За два - три километра я увидал в бинокль расставенных манекенов.
– Вы о тех, которые возле кухни?
– спросил я, передавая бинокль полковнику.
– Стоят, голубчики, там, где им положено.
– Да, как раз на этой площадке с КП заметили людей. Я говорил, что манекены, а они... Разворачивай! Предупреждать надо... Гони!
– приказал полковник водителю.
– Иначе попадем под взрыв.
На оборудованном подземном КП начальства не было, но кто-то там находился, имея связь с руководством, расположившимся в нашем пятом секторе.
Опытное поле не было безжизненным. Где-то жалобно тявкали собаки, слышалось блеяние баранов. Из-под колес взлетали жаворонки. Что они ищут на дорогах? Видимо, там, где нет растительности, легче найти зернышко, занесенное ветром.

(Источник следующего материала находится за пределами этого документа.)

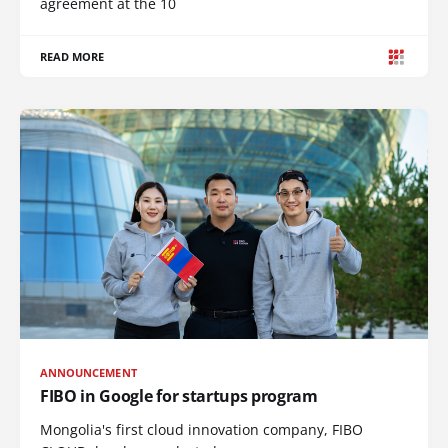
agreement at the 10
READ MORE
ANNOUNCEMENT
FIBO in Google for startups program
Mongolia's first cloud innovation company, FIBO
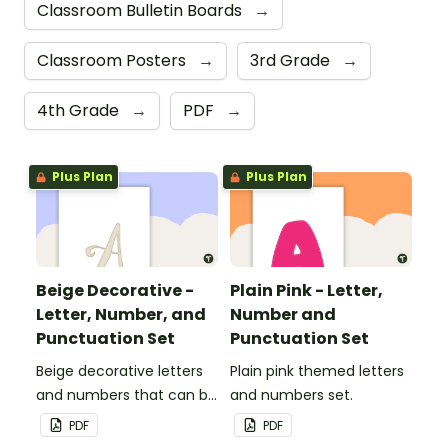
Classroom Bulletin Boards
→
Classroom Posters
→
3rd Grade
→
4th Grade
→
PDF
→
Plus Plan
Plus Plan
Beige Decorative -
Plain Pink - Letter,
Letter, Number, and
Number and
Punctuation Set
Punctuation Set
Beige decorative letters
Plain pink themed letters
and numbers that can be
and numbers set.
customized for
PDF
PDF
personalized bulletin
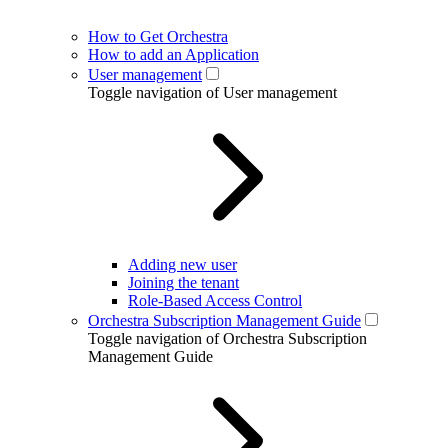
How to Get Orchestra
How to add an Application
User management
Toggle navigation of User management
Adding new user
Joining the tenant
Role-Based Access Control
Orchestra Subscription Management Guide
Toggle navigation of Orchestra Subscription
Management Guide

Осенний день был пасмурным и холодным. Ночью выпал снег, чуть-чуть прикрыв землю. Он лежал белыми лоскутами там, где имелся травяной покров, и уже растаял на дороге и оголенных полянах. Распалили костер.
вершину возвышенности, с которой в ясную погоду хорошо видно Опытное поле, заняли москвичи из киносъемочной группы. Им не повезло: видимость плохая, поле не просматривалось. Киношникам расстелили брезентовый тент, снятый с грузовой автомашины.

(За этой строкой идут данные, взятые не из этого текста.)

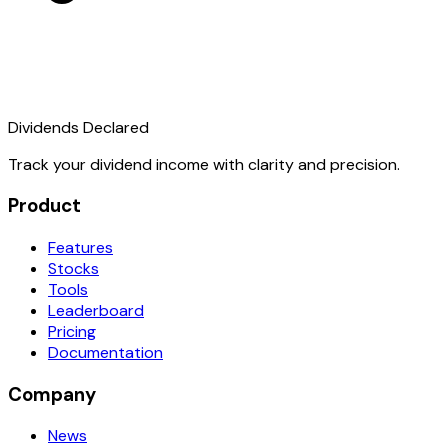
Dividends Declared
Track your dividend income with clarity and precision.
Product
Features
Stocks
Tools
Leaderboard
Pricing
Documentation
Company
News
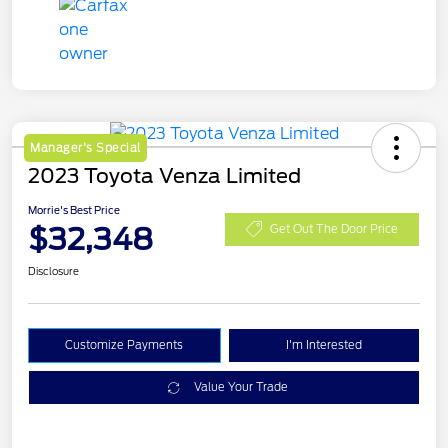
Manager's Special
2023 Toyota Venza Limited
Morrie's Best Price
$32,348
Get Out The Door Price
Disclosure
Customize Payments
I'm Interested
Value Your Trade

Кто был в комбинезонах, кто в овчинных полушубках, а кто и в своих теплых куртках. Мы - группа офицеров полигона и некоторые специалисты из Москвы - все в комбинезонах из плотной плащ-палаточной ткани с капюшонами, в резиновых сапогах. Мне досаждал фурункул на ноге. Дома я едва надел яловые сапоги и решил не переобуваться, но резиновые сапоги взял. Они лежали в машине. На голове - шапка-ушанка. Резиновые перчатки почти никто не брал. Я надел меховые рукавицы. Многие офицеры кажутся толстоватыми и неуклюжими, потому что комбинезоны натянули на свое обмундирование, а сверху еще надели шинели или полушубки. Некоторые, в том числе и я, взяли комбинезоны побольше размером и надели их поверх полушубков. Тепло и полная гарантия: пыль не проникнет к телу.